Exercise details: Please show every line from the entries that carries the word "دیابتی".

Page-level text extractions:
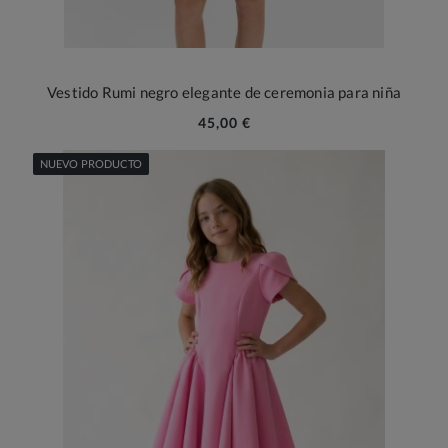
Vestido Rumi negro elegante de ceremonia para niña
45,00 €
NUEVO PRODUCTO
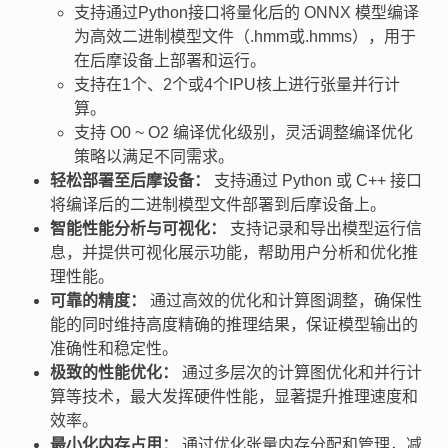
支持通过Python接口将量化后的 ONNX 模型编译
为高效二进制模型文件（.hmm或.hmms），用于
在后摩设备上部署和运行。
支持在1个、2个或4个IPU核上进行张量并行计
算。
支持 O0 ~ O2 编译优化级别，灵活调整编译优化
策略以满足不同需求。
轻松部署至后摩设备：
支持通过 Python 或 C++ 接口
将编译后的二进制模型文件部署到后摩设备上。
智能性能分析与可视化：
支持记录和导出模型运行信
息，并提供可视化展示功能，帮助用户分析和优化推
理性能。
可靠的精度：
通过高效的优化和计算图调整，确保性
能的同时维持高度精确的推理结果，保证模型输出的
准确性和稳定性。
极致的性能优化：
通过多层次的计算图优化和并行计
算等技术，最大发挥硬件性能，显著提升推理速度和
效率。
最小化内存占用：
通过优化张量内存分配和管理，减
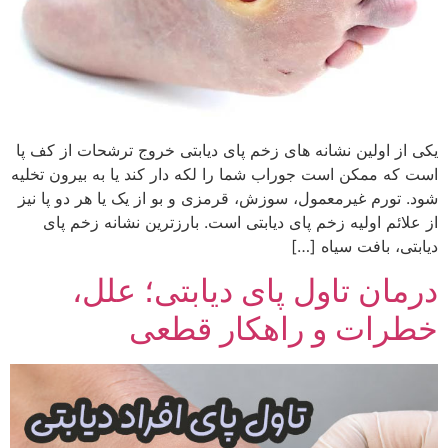
یکی از اولین نشانه های زخم پای دیابتی خروج ترشحات از کف پا
است که ممکن است جوراب شما را لکه دار کند یا به بیرون تخلیه
شود. تورم غیرمعمول، سوزش، قرمزی و بو از یک یا هر دو پا نیز
از علائم اولیه زخم پای دیابتی است. بارزترین نشانه زخم پای
دیابتی، بافت سیاه […]
درمان تاول پای دیابتی؛ علل،
خطرات و راهکار قطعی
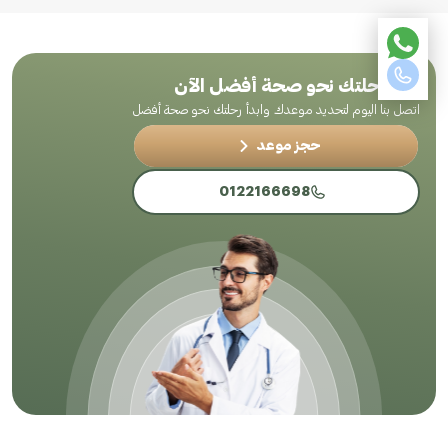
ابدأ رحلتك نحو صحة أفضل الآن
اتصل بنا اليوم لتحديد موعدك وابدأ رحلتك نحو صحة أفضل
حجز موعد
0122166698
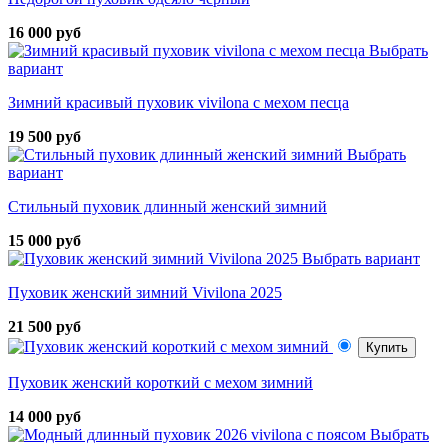
16 000 руб
Выбрать
вариант
Зимний красивый пуховик vivilona с мехом песца
19 500 руб
Выбрать
вариант
Стильный пуховик длинный женский зимний
15 000 руб
Выбрать вариант
Пуховик женский зимний Vivilona 2025
21 500 руб
Купить
Пуховик женский короткий с мехом зимний
14 000 руб
Выбрать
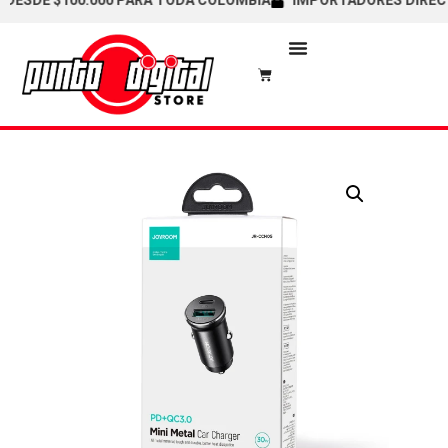
SDE $100.000 PARA TODA COLOMBIA
IMPORTADORES DIRECTOS 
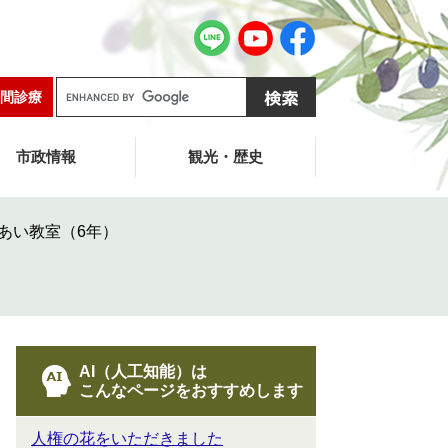
G
間診療
o
o
g
市政情報
観光・歴史
l
e
カ
れあい教室（6年）
ス
タ
ム
検
索
AI（人工知能）は
こんなページをおすすめします
人権の花をいただきました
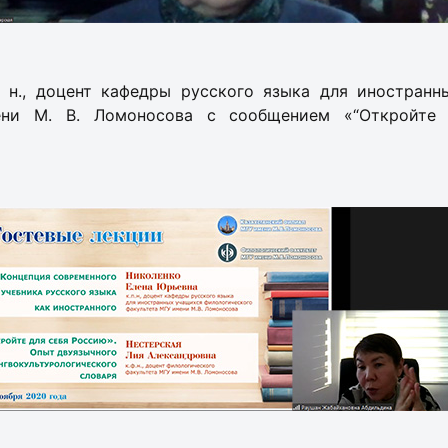
ф. н., доцент кафедры русского языка для иностран
ени М. В. Ломоносова с сообщением «“Откройте 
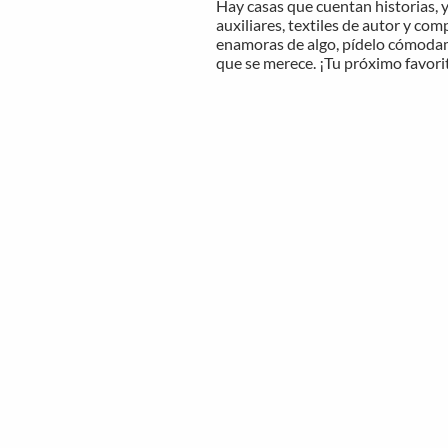
Hay casas que cuentan historias, 
auxiliares, textiles de autor y com
enamoras de algo, pídelo cómodamen
que se merece. ¡Tu próximo favori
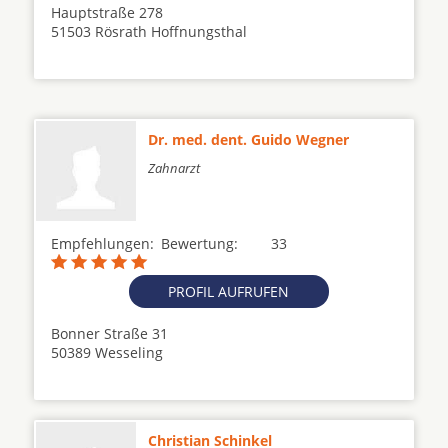
Hauptstraße 278
51503 Rösrath Hoffnungsthal
Dr. med. dent. Guido Wegner
Zahnarzt
Empfehlungen:
Bewertung:
33
PROFIL AUFRUFEN
Bonner Straße 31
50389 Wesseling
Christian Schinkel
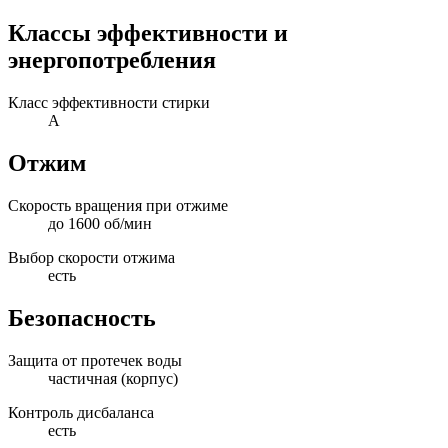
Классы эффективности и
энергопотребления
Класс эффективности стирки
A
Отжим
Скорость вращения при отжиме
до 1600 об/мин
Выбор скорости отжима
есть
Безопасность
Защита от протечек воды
частичная (корпус)
Контроль дисбаланса
есть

Solved problem:
یکی از اولین نشانه های زخم پای دیابتی خروج ترشحات از کف پا
از علائم اولیه زخم پای دیابتی است. بارزترین نشانه زخم پای
دیابتی، بافت سیاه […]
درمان تاول پای دیابتی؛ علل،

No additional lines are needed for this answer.